[comp.lang.c] dynamic arrays

scs@hstbme.mit.edu (Steve Summit) (09/05/89)

[Crossposted to comp.lang.c because it's now a programming topic.]

In article <282@6sigma.UUCP> blm@6sigma.UUCP (Brian Matthews) writes:
>...I agree
>with your comment that they shouldn't have hard-coded limits on anything.
>...you may be able to get your vendor to
>recompile with larger limits, but you probably won't be able to get
>them to do the job right and replace the arrays with mallocs.
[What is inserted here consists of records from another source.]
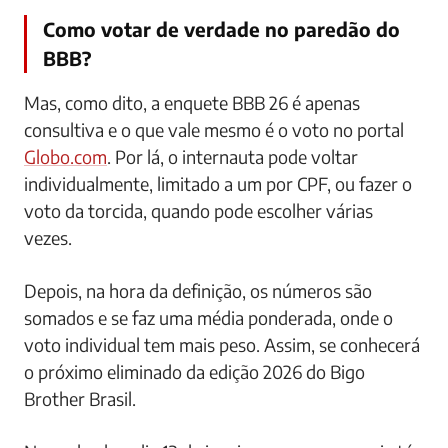
Como votar de verdade no paredão do
BBB?
Mas, como dito, a enquete BBB 26 é apenas
consultiva e o que vale mesmo é o voto no portal
Globo.com
. Por lá, o internauta pode voltar
individualmente, limitado a um por CPF, ou fazer o
voto da torcida, quando pode escolher várias
vezes.
Depois, na hora da definição, os números são
somados e se faz uma média ponderada, onde o
voto individual tem mais peso. Assim, se conhecerá
o próximo eliminado da edição 2026 do Bigo
Brother Brasil.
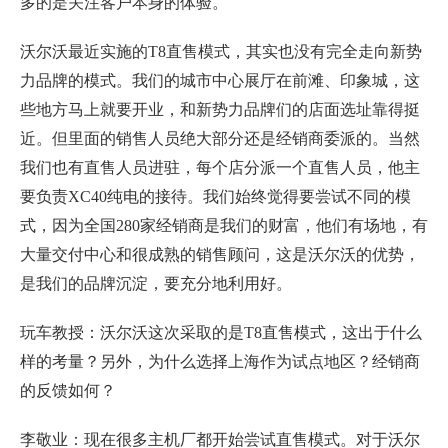
多的是关注客户本身的体验。
沃尔沃最近实施的T8直售模式，其实也没有完全走向新势
力品牌的模式。我们的城市中心展厅在前滩、印象城，这
些地方马上就要开业，和新势力品牌们的店面选址靠得挺
近。但里面的销售人员绝大部分还是经销商委派的。当然
我们也有直售人员进驻，每个店分派一个直售人员，他主
要负责XC40纯电的接待。我们始终觉得要尝试不同的模
式，因为全国280家经销商是我们的财富，他们有场地，有
大量交付中心和很成熟的销售顾问，这是沃尔沃的优势，
是我们的品牌沉淀，要充分地利用好。
玩车教授：沃尔沃这次采取的是T8直售模式，这出于什么
样的考量？另外，为什么选择上海作为试点地区？经销商
的反馈如何？
李敬业：现在很多主机厂都开始尝试直售模式。对于沃尔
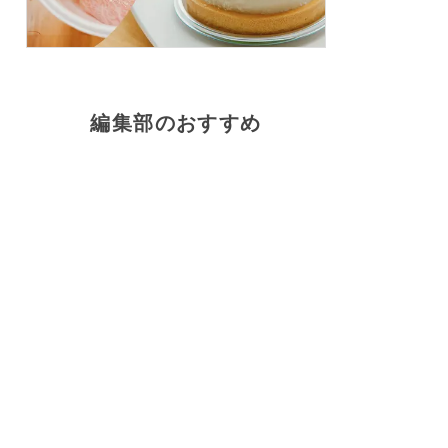
編集部のおすすめ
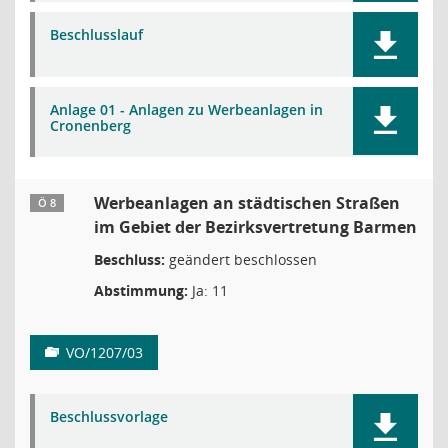
Beschlusslauf
Anlage 01 - Anlagen zu Werbeanlagen in
Cronenberg
Werbeanlagen an städtischen Straßen
Ö 8
im Gebiet der Bezirksvertretung Barmen
Beschluss:
geändert beschlossen
Abstimmung:
Ja: 11
VO/1207/03
Beschlussvorlage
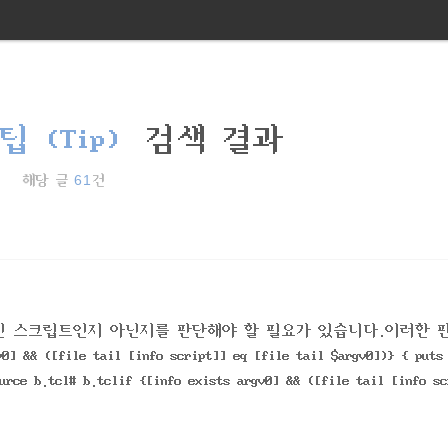
팁 (Tip)
검색 결과
61
해당 글
건
인 스크립트인지 아닌지를 판단해야 할 필요가 있습니다.이러한 
([file tail [info script]] eq [file tail $argv0])} { puts 
urce b.tcl# b.tclif {[info exists argv0] && ([file tail [info sc
ipt"} else { puts "this is sub script"}실행을 해보면 a.t..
Brian is probably right (many people think that dynamic
allocation is hard), but I'd like to show how easy it can be.
(It's beyond me, though, why a production compiler would be using
arrays for symbol tables in the first place, rather than trees or
hash tables.)

Suppose you have a fixed-size array

	#define NELEM 100
	char *array[NELEM];
	int nents = 0;

into which elements are inserted as follows:

	extern char *strdup();

	addentry(newent)
	char *newent;
	{
	if(nents >= NELEM)
		fatalerror("table overflow");

	array[nents++] = strdup(newent);
	}

This is simple, straightforward, and correct; and drives
people nuts because no matter how big you #define NELEM,
one day somebody tries to exceed it.

Look how easy it is to grow the array dynamically:

	int nalloc = 0;
	char **array = NULL;	/* simulates char *array[nalloc] */
	int nents = 0;

	extern char *realloc();					/* note 3 */

	addentry(newent)
	char *newent;
	{
	if(nents >= nalloc) {
		nalloc += 10;					/* note 1 */
		array = (char **)realloc((char *)array,		/* note 2 */
						nalloc * sizeof(char *));
		if(array == NULL)
			fatalerror("out of memory");
		}
	array[nents++] = strdup(newent);
	}

Also, in any files where the array is referenced, you have to
change

	extern char *array[];
to
	extern char **array;

and any other references to NELEM (there shouldn't be any)
must be changed to nalloc.

The nice thing is that no actual references to the array need to
be changed, because the reference array[i] acts the same [4]
whether array is a char *[] or a char **.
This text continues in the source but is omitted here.